[RECORD EXCERPTS — start]

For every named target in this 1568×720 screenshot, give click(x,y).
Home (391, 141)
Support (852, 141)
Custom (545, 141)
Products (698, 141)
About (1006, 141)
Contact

[RECORD EXCERPTS — finish]

WHAT YOU SHOULD DO :: Retype the records that precede this task, keeping them exactly the same.

OUTPUT OF THE EXERCISE ::
For every named target in this 1568×720 screenshot, give click(x,y).
Home (391, 141)
Support (852, 141)
Custom (545, 141)
Products (698, 141)
About (1006, 141)
Contact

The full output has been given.